In a discovery that may help shape new treatments for psoriasis, scientists at Rockefeller University have found a new type of immune cell that may be critical in producing inflammation and tissue damage in the skin.

TIP off. In a sample of skin taken from a patient with psoriasis, yellow and orange areas indicate the presence of iNOS- (top) and TNF-producing (bottom) dendritic cells, known as TIP DCs. Rockefeller researchers believe this type of immune cell, never before seen in humans, may be responsible for inflammation and tissue damage in the skin of psoriasis sufferers.
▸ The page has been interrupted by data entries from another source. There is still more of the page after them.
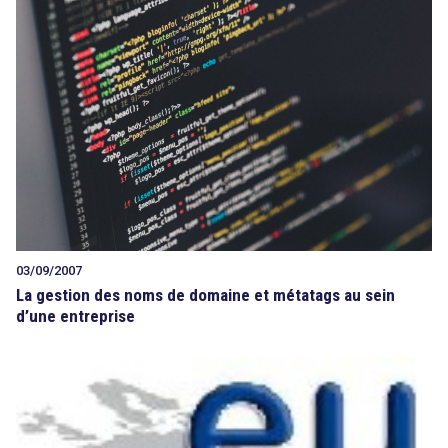
03/09/2007
La gestion des noms de domaine et métatags au sein
d’une entreprise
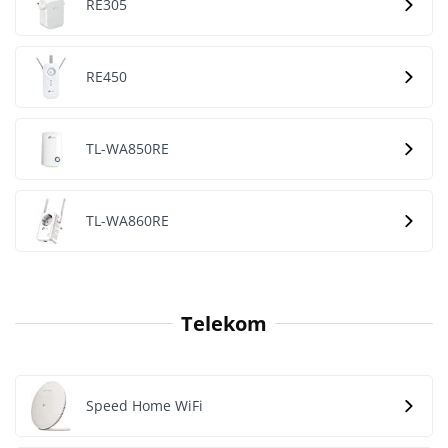
RE305
RE450
TL-WA850RE
TL-WA860RE
Telekom
Speed Home WiFi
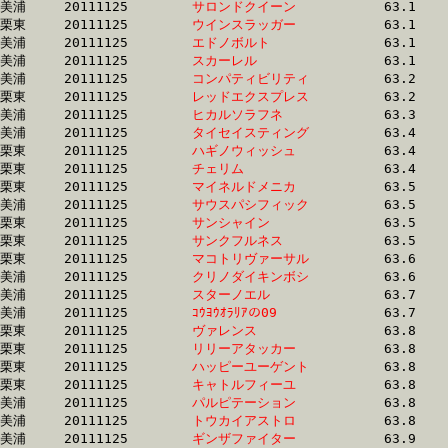
美浦	20111125	
サロンドクイーン　
		63.1 	-	46.9 	-	32.4 	-	15.8

栗東	20111125	
ウインスラッガー　
		63.1 	-	45.5 	-	0.0 	-	16.8

美浦	20111125	
エドノボルト　　　
		63.1 	-	46.2 	-	31.0 	-	16.2

美浦	20111125	
スカーレル　　　　
		63.1 	-	47.3 	-	31.9 	-	16.4

美浦	20111125	
コンパティビリティ
		63.2 	-	46.7 	-	31.2 	-	15.5

栗東	20111125	
レッドエクスプレス
		63.2 	-	46.1 	-	30.2 	-	14.7

美浦	20111125	
ヒカルソラフネ　　
		63.3 	-	47.8 	-	32.4 	-	16.2

美浦	20111125	
タイセイスティング
		63.4 	-	45.7 	-	29.3 	-	14.3

栗東	20111125	
ハギノウィッシュ　
		63.4 	-	47.3 	-	32.1 	-	15.7

栗東	20111125	
チェリム　　　　　
		63.4 	-	46.0 	-	29.3 	-	14.0

栗東	20111125	
マイネルドメニカ　
		63.5 	-	46.6 	-	30.8 	-	15.4

美浦	20111125	
サウスパシフィック
		63.5 	-	47.4 	-	32.6 	-	16.3

栗東	20111125	
サンシャイン　　　
		63.5 	-	46.6 	-	31.0 	-	15.3

栗東	20111125	
サンクフルネス　　
		63.5 	-	47.1 	-	31.4 	-	15.5

栗東	20111125	
マコトリヴァーサル
		63.6 	-	46.3 	-	29.6 	-	14.5

美浦	20111125	
クリノダイキンボシ
		63.6 	-	46.2 	-	30.4 	-	15.0

美浦	20111125	
スターノエル　　　
		63.7 	-	47.5 	-	31.7 	-	16.0

美浦	20111125	
ｺｳﾖｳｵﾗﾘｱの09　　　
		63.7 	-	46.6 	-	30.7 	-	15.0

栗東	20111125	
ヴァレンス　　　　
		63.8 	-	47.1 	-	31.6 	-	15.8

栗東	20111125	
リリーアタッカー　
		63.8 	-	46.7 	-	31.1 	-	15.2

栗東	20111125	
ハッピーユーゲント
		63.8 	-	47.0 	-	30.5 	-	14.8

栗東	20111125	
キャトルフィーユ　
		63.8 	-	47.4 	-	31.4 	-	15.0

美浦	20111125	
パルピテーション　
		63.8 	-	47.0 	-	30.9 	-	14.9

美浦	20111125	
トウカイアストロ　
		63.8 	-	47.2 	-	31.1 	-	15.3

美浦	20111125	
ギンザファイター　
		63.9 	-	46.4 	-	30.0 	-	14.2
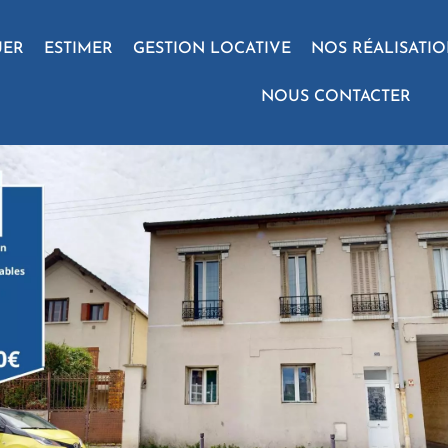
UER
ESTIMER
GESTION LOCATIVE
NOS RÉALISATI
NOUS CONTACTER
Psoriasis occurs when white blood cells react to an unknown trigger and inappropriately launch an immune attack, causing red, scaly, inflamed skin lesions. During clinical trials of an extant psoriasis drug, James Krueger, head of Rockefeller’s Laboratory for Investigative Dermatology, and Michelle Lowes, an instructor in clinical investigation in the lab, in conjunction with Ralph Steinman, head of the Laboratory for Cellular Physiology and Immunology, noticed that a group of specialized dendritic cells seemed to be especially abundant in the affected patches of skin. When the researchers investigated, they found that these dendritic cells were producing two compounds known to be directly involved in immune reactions: tumor necrosis factor (TNF) and inducible nitric oxide synthase (iNOS).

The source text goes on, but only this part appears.